As I watched that conversation, two things stood out for me. First was that the “tell, don’t ask” principle (aka The Law of Demeter) kept coming up. Second was the repeated assertion that JMock’s strictness (its rejection by default of any method call you didn’t tell it to expect) was not a damned nuisance at all, but actually a good thing, because it points to problems in the code.
Though I’d heard both of these ideas before (I first read about the Law of Demeter in 1990 when I was writing C++ code), and applied them half-heartedly, I’d never given them my full attention. But Steve, Nat, and Joe are all really smart, and I’d learned much from them in the past. So when they all repeated these ideas within a few hours of each other, I sat up and took notice. As they explained their approach to mocking, I began to see that strict mocking and “tell, don’t ask” were at least more nuanced than I’d thought, if not more powerful.
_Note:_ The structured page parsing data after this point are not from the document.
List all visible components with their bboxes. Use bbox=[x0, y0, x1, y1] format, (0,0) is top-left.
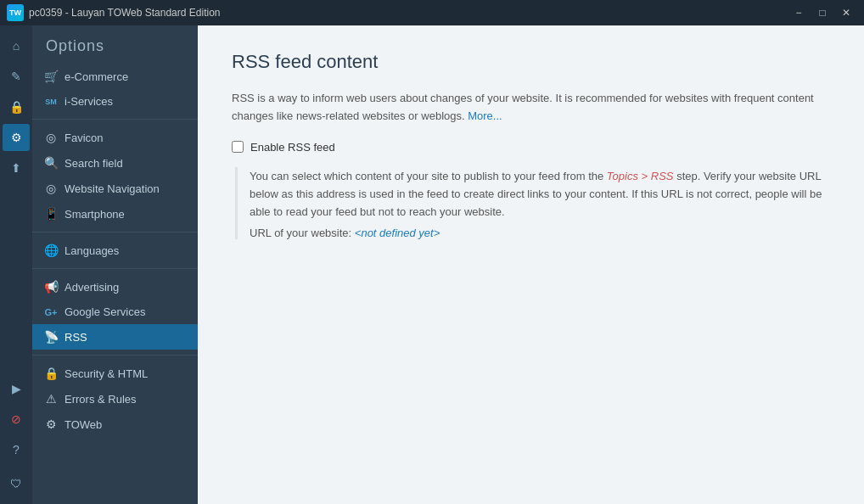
sidebar-label-rss: RSS bbox=[65, 331, 87, 344]
divider-3 bbox=[32, 268, 198, 269]
sidebar-item-smartphone[interactable]: 📱 Smartphone bbox=[32, 201, 198, 227]
enable-rss-label[interactable]: Enable RSS feed bbox=[250, 141, 335, 154]
sidebar-label-security-html: Security & HTML bbox=[65, 367, 148, 380]
description-text: RSS is a way to inform web users about c… bbox=[232, 90, 830, 126]
icon-shield[interactable]: 🛡 bbox=[3, 470, 30, 497]
main-content: RSS feed content RSS is a way to inform … bbox=[198, 25, 864, 504]
sidebar-section-1: 🛒 e-Commerce SM i-Services bbox=[32, 64, 198, 114]
sidebar-label-errors-rules: Errors & Rules bbox=[65, 393, 137, 406]
more-link[interactable]: More... bbox=[468, 109, 502, 122]
advertising-icon: 📢 bbox=[44, 280, 58, 294]
sidebar-item-languages[interactable]: 🌐 Languages bbox=[32, 238, 198, 263]
smartphone-icon: 📱 bbox=[44, 207, 58, 221]
sidebar-item-website-navigation[interactable]: ◎ Website Navigation bbox=[32, 176, 198, 201]
info-box: You can select which content of your sit… bbox=[235, 167, 830, 239]
divider-4 bbox=[32, 355, 198, 356]
toweb-icon: ⚙ bbox=[44, 417, 58, 431]
url-value: <not defined yet> bbox=[355, 227, 440, 239]
info-highlight: Topics > RSS bbox=[607, 170, 674, 182]
website-nav-icon: ◎ bbox=[44, 182, 58, 195]
languages-icon: 🌐 bbox=[44, 244, 58, 257]
icon-help[interactable]: ? bbox=[3, 436, 30, 463]
titlebar: TW pc0359 - Lauyan TOWeb Standard Editio… bbox=[0, 0, 864, 25]
icon-lock[interactable]: 🔒 bbox=[3, 93, 30, 120]
sidebar-label-favicon: Favicon bbox=[65, 132, 104, 144]
sidebar-label-ecommerce: e-Commerce bbox=[65, 70, 128, 83]
sidebar-item-security-html[interactable]: 🔒 Security & HTML bbox=[32, 361, 198, 386]
rss-icon: 📡 bbox=[44, 330, 58, 344]
sidebar-section-5: 🔒 Security & HTML ⚠ Errors & Rules ⚙ TOW… bbox=[32, 361, 198, 437]
sidebar-label-smartphone: Smartphone bbox=[65, 208, 125, 221]
icon-strip: ⌂ ✎ 🔒 ⚙ ⬆ ▶ ⊘ ? 🛡 bbox=[0, 25, 32, 504]
sidebar-label-search-field: Search field bbox=[65, 157, 123, 170]
sidebar-label-languages: Languages bbox=[65, 244, 119, 257]
icon-play[interactable]: ▶ bbox=[3, 375, 30, 402]
app-logo: TW bbox=[7, 4, 24, 21]
icon-upload[interactable]: ⬆ bbox=[3, 154, 30, 182]
enable-rss-checkbox[interactable] bbox=[232, 141, 244, 153]
divider-1 bbox=[32, 119, 198, 120]
sidebar-item-favicon[interactable]: ◎ Favicon bbox=[32, 125, 198, 150]
errors-rules-icon: ⚠ bbox=[44, 392, 58, 406]
sidebar-section-4: 📢 Advertising G+ Google Services 📡 RSS bbox=[32, 274, 198, 350]
sidebar-item-toweb[interactable]: ⚙ TOWeb bbox=[32, 412, 198, 437]
search-field-icon: 🔍 bbox=[44, 156, 58, 170]
sidebar-label-website-navigation: Website Navigation bbox=[65, 182, 160, 195]
favicon-icon: ◎ bbox=[44, 131, 58, 144]
ecommerce-icon: 🛒 bbox=[44, 70, 58, 83]
sidebar-item-advertising[interactable]: 📢 Advertising bbox=[32, 274, 198, 300]
info-text: You can select which content of your sit… bbox=[250, 167, 830, 221]
sidebar-label-advertising: Advertising bbox=[65, 281, 119, 294]
sidebar-item-rss[interactable]: 📡 RSS bbox=[32, 324, 198, 350]
sidebar-item-google-services[interactable]: G+ Google Services bbox=[32, 300, 198, 324]
sidebar-label-google-services: Google Services bbox=[65, 305, 145, 318]
minimize-button[interactable]: − bbox=[788, 4, 810, 21]
icon-home[interactable]: ⌂ bbox=[3, 32, 30, 59]
url-label: URL of your website: bbox=[250, 227, 351, 239]
sidebar-section-2: ◎ Favicon 🔍 Search field ◎ Website Navig… bbox=[32, 125, 198, 227]
titlebar-controls[interactable]: − □ ✕ bbox=[788, 4, 857, 21]
titlebar-title: pc0359 - Lauyan TOWeb Standard Edition bbox=[29, 7, 221, 19]
sidebar-item-ecommerce[interactable]: 🛒 e-Commerce bbox=[32, 64, 198, 89]
titlebar-left: TW pc0359 - Lauyan TOWeb Standard Editio… bbox=[7, 4, 221, 21]
page-title: RSS feed content bbox=[232, 51, 830, 73]
google-services-icon: G+ bbox=[44, 307, 58, 317]
sidebar-item-iservices[interactable]: SM i-Services bbox=[32, 89, 198, 114]
sidebar-section-3: 🌐 Languages bbox=[32, 238, 198, 263]
enable-rss-row: Enable RSS feed bbox=[232, 141, 830, 154]
sidebar: Options 🛒 e-Commerce SM i-Services ◎ Fav… bbox=[32, 25, 198, 504]
close-button[interactable]: ✕ bbox=[835, 4, 857, 21]
sidebar-label-iservices: i-Services bbox=[65, 95, 113, 108]
icon-gear[interactable]: ⚙ bbox=[3, 124, 30, 151]
sidebar-header: Options bbox=[32, 25, 198, 64]
sidebar-label-toweb: TOWeb bbox=[65, 418, 102, 431]
icon-stop[interactable]: ⊘ bbox=[3, 406, 30, 433]
divider-2 bbox=[32, 232, 198, 232]
sidebar-item-errors-rules[interactable]: ⚠ Errors & Rules bbox=[32, 386, 198, 412]
app-body: ⌂ ✎ 🔒 ⚙ ⬆ ▶ ⊘ ? 🛡 Options 🛒 e-Commerce S… bbox=[0, 25, 864, 504]
maximize-button[interactable]: □ bbox=[811, 4, 833, 21]
icon-edit[interactable]: ✎ bbox=[3, 63, 30, 90]
sidebar-item-search-field[interactable]: 🔍 Search field bbox=[32, 150, 198, 176]
security-html-icon: 🔒 bbox=[44, 367, 58, 380]
iservices-icon: SM bbox=[44, 98, 58, 106]
url-line: URL of your website: <not defined yet> bbox=[250, 227, 830, 239]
The Itch.I got the itch to apply these two “new” ideas mindfully. And I added a third idea that I had been practicing for a while, but which suddenly made more sense in light of the GOOS conversation: Develop applications from the outside in.
Suddenly I had a new intention for Towers. In addition to writing a sample application in my workshop, I could also create a workshop for myself, an opportunity to apply these three ideas and see what I could learn.
So I began applying “tell, don’t ask” to my existing Towers code. After a few days of that I began to feel lost and backed off. (You may follow that trail from the clearly marked commit on Jan 12 if you wish. I haven’t the heart.) I spent a day away from the code, then decided to start the whole app over in a fresh repo.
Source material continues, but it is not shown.